• **Try it**:
Each record below should be returned word for word, with no pictures included.
▼
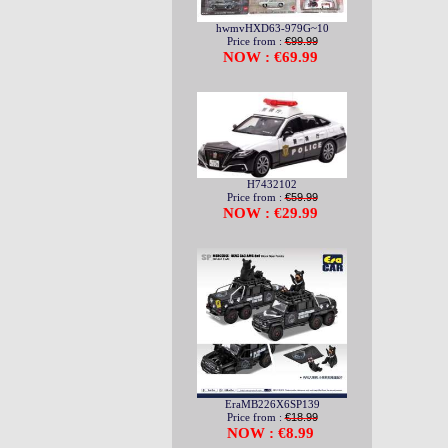
hwmvHXD63-979G~10
Price from :
€99.99
NOW : €69.99
H7432102
Price from :
€59.99
NOW : €29.99
EraMB226X6SP139
Price from :
€18.99
NOW : €8.99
▲
• **Response**:
hwmvHXD63-979G~10
Price from :
€99.99
NOW : €69.99
H7432102
Price from :
€59.99
NOW : €29.99
EraMB226X6SP139
Price from :
€18.99
NOW : €8.99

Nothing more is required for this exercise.